Leave the pictures out and reproduce all the entries word for word.

Provided records:
= = = = =

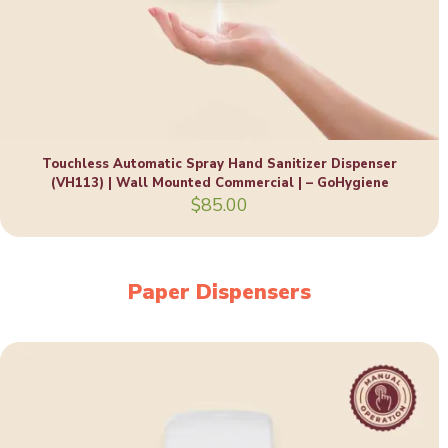
Touchless Automatic Spray Hand Sanitizer Dispenser
(VH113) | Wall Mounted Commercial | – GoHygiene
$
85.00
Paper Dispensers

= = = = =

Problem solution:
Touchless Automatic Spray Hand Sanitizer Dispenser
(VH113) | Wall Mounted Commercial | – GoHygiene
$
85.00
Paper Dispensers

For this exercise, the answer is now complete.